Amounts owed make up 30% of your FICO score. If you can cultivate financial discipline, you can clear up amounts owed. The tips below will also help you:

  • Maintain a low balance on your credit cards. If your outstanding amounts are high, you will get a bad credit score.
  • Don’t move your revolving debt (credit card debt) around. Instead, pay it off. Owing the same amount for a long time will lower your score.
  • If you need more credit, request a limit increase instead of getting new credit cards.
close up of male hand hold credit card
Keep a low balance on your credit cards (Picture: iStock by Getty)
3. Do not open multiple new credit accounts

Opening multiple credit card accounts is never a good thing, especially for new debtors. This is because every new account lowers the average age of your account.

Use these tips to manage new credit:

  • If you open new accounts, pay them off responsibly.
  • Avoid too many “hard” credit inquiries. Hard inquiries take place when a lender is assessing you for new debt. These inquiries show up on your credit history report. If you want to shop around for a loan, do so within a short period so that it counts as a single inquiry in your report.
  • Checking your own report is known as a soft inquiry and won’t impact your score. This is because FICO considers checking your credit as good debt management practice.
4. Reduce the amount of debt you owe

Reducing the amount of debt you owe will not be an easy task. However, your motivation to do so should be in the financial freedom you will achieve once debt free. Not to mention, it will impact your FICO score positively in the long term. How do you accomplish this?

  • First, don’t make any more purchases with your credit cards.
  • Next, get a credit report from your credit score provider. Determine how much is outstanding for every account and the interest rate on each account.
  • Start paying off your debt, with the high interest rate debts first, and moving on to the next account until you finish. All the while, make minimum payments on the other accounts.
5. Keep your credit card accounts open

Closing open credit card accounts increases debt to credit ratio, because it lowers the amount of credit available to you. Even after you pay off debt, do not close the accounts.

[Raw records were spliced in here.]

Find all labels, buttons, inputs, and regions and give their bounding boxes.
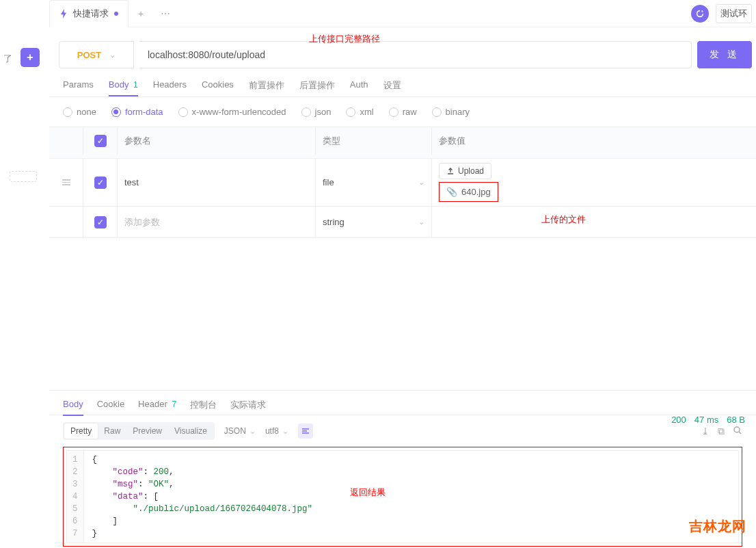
annotation-result: 返回结果 xyxy=(350,486,386,499)
row-check: ✓ xyxy=(83,207,118,237)
chevron-down-icon: ⌄ xyxy=(418,178,424,187)
radio-none-label: none xyxy=(77,107,96,117)
encoding-label: utf8 xyxy=(265,426,279,436)
url-input[interactable] xyxy=(148,49,683,60)
resp-tab-header[interactable]: Header 7 xyxy=(138,399,176,415)
annotation-result-box: 1234567 { "code": 200, "msg": "OK", "dat… xyxy=(63,447,742,547)
status-code: 200 xyxy=(671,415,686,425)
row-name: test xyxy=(124,177,139,187)
row-handle[interactable] xyxy=(49,159,83,206)
radio-form-data-label: form-data xyxy=(125,107,163,117)
row-check: ✓ xyxy=(83,159,118,206)
method-text: POST xyxy=(77,50,101,60)
subtab-auth[interactable]: Auth xyxy=(350,79,368,95)
row-value-cell: Upload 📎 640.jpg xyxy=(432,159,756,206)
upload-icon xyxy=(446,167,455,175)
format-code-button[interactable] xyxy=(298,423,313,439)
subtab-cookies[interactable]: Cookies xyxy=(202,79,234,95)
request-subtabs: Params Body 1 Headers Cookies 前置操作 后置操作 … xyxy=(49,75,756,97)
row-type-cell[interactable]: file ⌄ xyxy=(316,159,432,206)
refresh-button[interactable] xyxy=(691,5,709,23)
chevron-down-icon: ⌄ xyxy=(282,427,288,436)
line-gutter: 1234567 xyxy=(67,451,84,543)
resp-tab-actual[interactable]: 实际请求 xyxy=(230,399,266,417)
tab-more-button[interactable]: ⋯ xyxy=(153,8,178,19)
format-selector[interactable]: JSON ⌄ xyxy=(224,426,256,436)
mode-raw[interactable]: Raw xyxy=(98,423,126,439)
header-value: 参数值 xyxy=(432,127,756,155)
row-checkbox[interactable]: ✓ xyxy=(94,177,107,189)
add-button[interactable]: + xyxy=(21,48,40,67)
resp-tab-console[interactable]: 控制台 xyxy=(190,399,217,417)
radio-form-data[interactable]: form-data xyxy=(111,107,163,117)
top-right-tools: 测试环 xyxy=(691,4,756,23)
left-sidebar-strip: 了 + xyxy=(0,0,49,548)
tabs-bar: 快捷请求 + ⋯ 测试环 xyxy=(49,0,756,27)
header-check: ✓ xyxy=(83,127,118,155)
subtab-post[interactable]: 后置操作 xyxy=(299,79,335,97)
row-name-placeholder: 添加参数 xyxy=(124,216,160,229)
tab-quick-request[interactable]: 快捷请求 xyxy=(49,0,129,27)
chevron-down-icon: ⌄ xyxy=(109,51,116,60)
main-area: 快捷请求 + ⋯ 测试环 上传接口完整路径 POST ⌄ 发 送 Params … xyxy=(49,0,756,548)
resp-tab-cookie[interactable]: Cookie xyxy=(97,399,124,415)
code-area[interactable]: 1234567 { "code": 200, "msg": "OK", "dat… xyxy=(66,450,739,543)
drag-icon xyxy=(62,179,70,185)
row-handle xyxy=(49,207,83,237)
row-checkbox[interactable]: ✓ xyxy=(94,216,107,229)
radio-json-label: json xyxy=(315,107,332,117)
upload-button[interactable]: Upload xyxy=(439,163,491,179)
code-content: { "code": 200, "msg": "OK", "data": [ ".… xyxy=(84,451,321,543)
new-tab-button[interactable]: + xyxy=(129,8,153,19)
encoding-selector[interactable]: utf8 ⌄ xyxy=(265,426,288,436)
mode-pretty[interactable]: Pretty xyxy=(64,423,98,439)
row-type-cell[interactable]: string ⌄ xyxy=(316,207,432,237)
row-value-cell[interactable] xyxy=(432,207,756,237)
subtab-headers[interactable]: Headers xyxy=(153,79,187,95)
subtab-params[interactable]: Params xyxy=(63,79,94,95)
format-label: JSON xyxy=(224,426,246,436)
params-table: ✓ 参数名 类型 参数值 ✓ test file ⌄ xyxy=(49,127,756,238)
status-time: 47 ms xyxy=(694,415,718,425)
header-checkbox[interactable]: ✓ xyxy=(94,135,107,147)
resp-tab-body[interactable]: Body xyxy=(63,399,83,416)
mode-visualize[interactable]: Visualize xyxy=(168,423,213,439)
uploaded-file-chip[interactable]: 📎 640.jpg xyxy=(439,182,498,202)
radio-urlencoded-label: x-www-form-urlencoded xyxy=(192,107,286,117)
radio-xml[interactable]: xml xyxy=(346,107,373,117)
row-name-cell[interactable]: test xyxy=(118,159,316,206)
subtab-body-label: Body xyxy=(109,79,129,90)
upload-label: Upload xyxy=(458,166,484,176)
radio-json[interactable]: json xyxy=(301,107,332,117)
radio-none[interactable]: none xyxy=(63,107,96,117)
radio-binary-label: binary xyxy=(446,107,470,117)
subtab-body[interactable]: Body 1 xyxy=(109,79,138,96)
radio-raw-label: raw xyxy=(403,107,417,117)
response-body: 1234567 { "code": 200, "msg": "OK", "dat… xyxy=(49,447,756,547)
method-selector[interactable]: POST ⌄ xyxy=(59,41,134,68)
send-button[interactable]: 发 送 xyxy=(697,41,752,68)
response-tabs: Body Cookie Header 7 控制台 实际请求 xyxy=(49,391,756,415)
unsaved-dot-icon xyxy=(114,12,118,16)
env-selector[interactable]: 测试环 xyxy=(716,4,752,23)
url-row: POST ⌄ 发 送 xyxy=(49,27,756,75)
paperclip-icon: 📎 xyxy=(446,187,457,197)
chevron-down-icon: ⌄ xyxy=(418,218,424,226)
chevron-down-icon: ⌄ xyxy=(249,427,256,436)
body-count-badge: 1 xyxy=(133,80,138,90)
drop-placeholder xyxy=(10,171,37,182)
radio-raw[interactable]: raw xyxy=(389,107,417,117)
mode-preview[interactable]: Preview xyxy=(126,423,168,439)
row-type: file xyxy=(323,177,334,187)
watermark: 吉林龙网 xyxy=(689,517,746,536)
subtab-pre[interactable]: 前置操作 xyxy=(249,79,284,97)
radio-urlencoded[interactable]: x-www-form-urlencoded xyxy=(178,107,286,117)
header-count: 7 xyxy=(172,400,176,409)
subtab-settings[interactable]: 设置 xyxy=(383,79,401,97)
radio-binary[interactable]: binary xyxy=(432,107,470,117)
header-name: 参数名 xyxy=(118,127,316,155)
row-type: string xyxy=(323,217,345,227)
file-name: 640.jpg xyxy=(461,187,491,197)
table-row: ✓ 添加参数 string ⌄ xyxy=(49,207,756,238)
row-name-cell[interactable]: 添加参数 xyxy=(118,207,316,237)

After you get to zero balance, spend a small amount and pay it off at each month’s due date. This will prevent your cards from going dormant (which also attracts fees). Lenders automatically close dormant cards.

Senior Woman Giving Credit Card Details On The Phone
Lenders will automatically close dormant credit cards (Picture: iStock by Getty)
6. Watch debt to available credit ratio

The smaller your debt proportion is to your credit, the better it is for you. For example, if you owe $10,000 but your available credit is $100,000, this will not affect your FICO score as much because you have only borrowed 10% of your available credit. On the other hand, if your available credit is $20,000, your score will be affected as you will have borrowed up to 50% of your available credit.

Senior policy counsel for Consumers Union, Pamela Banks, advises that paying your balances and keeping them down will boost your score. Keep your debt at below 20% of your available credit.

7. Ask for annual credit reports 

You can access free credit reports annually from any of the credit score providers mentioned above. Checking your credit reports regularly will help you catch any irregularities in your account. Opening an account with a credit score provider will give you unlimited score access.

Conclusion

If you have a good credit score, the tips above should help you to keep it that way or make it better. On the other hand, if you have a bad credit score, it will take you some time to repair it. The only way to do so is to manage debt responsibly over a long period of time.